Nou Bouke | The making of a documentary

About Nou Bouke

The title comes from words scrawled on the decrepit walls of buildings reduced to rubble by the monstrous earthquake that turned Haiti into the site of one of the world’s cruelest tragedies.

Nou Bouke, the Creole term for "We’re Tired," is a testament to the harsh reality for many in the Western Hemisphere's most desperate nation. In less than a minute, as many as 300,000 people were dead, most of them buried beneath houses, schools, hotels, businesses and government buildings that shook, buckled and then collapsed into a pile of debris.

This feature-length documentary -- a first for The Miami Herald and El Nuevo Herald -- will focus on Haiti's past, present and future in light of the apocalyptic Jan. 12 quake that now marks a new chapter in the nation's history.

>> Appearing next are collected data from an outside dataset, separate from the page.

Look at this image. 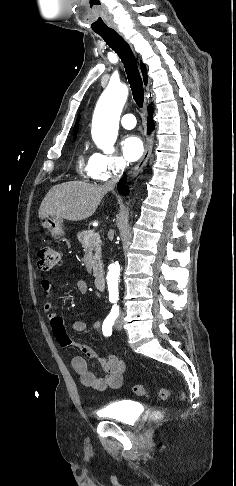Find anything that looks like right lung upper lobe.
<instances>
[{
  "label": "right lung upper lobe",
  "mask_w": 236,
  "mask_h": 486,
  "mask_svg": "<svg viewBox=\"0 0 236 486\" xmlns=\"http://www.w3.org/2000/svg\"><path fill=\"white\" fill-rule=\"evenodd\" d=\"M141 71H142V74H143L144 83L147 84L146 67L143 63H141ZM78 120H79V117H78L77 121ZM77 131H78V122L75 124L74 133L76 134ZM75 137H76V135H75Z\"/></svg>",
  "instance_id": "1"
}]
</instances>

As the Caribbean nation faces perhaps its most challenging crossroads due to the immense loss of life and property resulting from the tragedy, Nou Bouke presents a comprehensive look at the Haitian polemic. It is a representative mosaic that depicts the many perspectives that surround the hopes and aspirations of the Haitian people as they move forward into a future full of uncertainty.

About the bloggers

JOE CARDONA, producer/director
Joe Cardona was born in San Juan, Puerto Rico (of Cuban parents) on "all saints'day" 1967. He has directed 11 feature length documentaries, mostly dealing with issues of cultural identity and Cuban history: Adios Patria, Café con Leche, The Flight of Pedro Pan, Jose Marti: Legacy of Freedom, Havana: Portrait of Yesteryear, Honey Girl, White Elephant, and Celia the Queen. Nine of these documentaries have aired on WPBT2 and PBS affiliates throughout the U.S. as well as various outlets throughout Europe and Latin America. Joe has also directed, produced and written two feature films, Water, Mud and Factories and Bro. Both films have traveled the world through film festivals and the film Bro was been awarded the prestigious Flickapalooza Film Festival's "Best Screenplay" (2001) award.

JOSE IGLESIAS, director of photography
Photojournalist/videographer Jose Iglesias has worked for The Miami Herald since 1991. Born in Havana, Cuba, he fled the island following Fidel Castro’s 1959 revolution. He joined the visual staff at El Nuevo Herald earlier this year and has been covering the aftermath of the earthquake since January. His videos are being used by both newspapers.

NANCY SAN MARTIN, executive producer
Nancy San Martin, interactive editor at The Miami Herald, is a veteran journalist with more than 20 years of experience. Her journalism endeavors began as a college intern at The Miami Herald. She was hired upon graduation and spent three years covering South Florida's diverse communities. In 1992, Nancy joined the Sun-Sentinel, where her responsibilities as immigration reporter led to overseas assignments in Cuba, Haiti and other Caribbean nations. In 1998, Nancy accepted a post in El Paso to cover the Southwest border for the Dallas Morning News. She returned to The Miami Herald in 2001 and has covered stories that have taken her across Latin America and as far away as Afghanistan. Nancy is a Harvard Nieman Fellow, Class of 2006, and served on the board of the National Association of Hispanic Journalists from 1990-1994.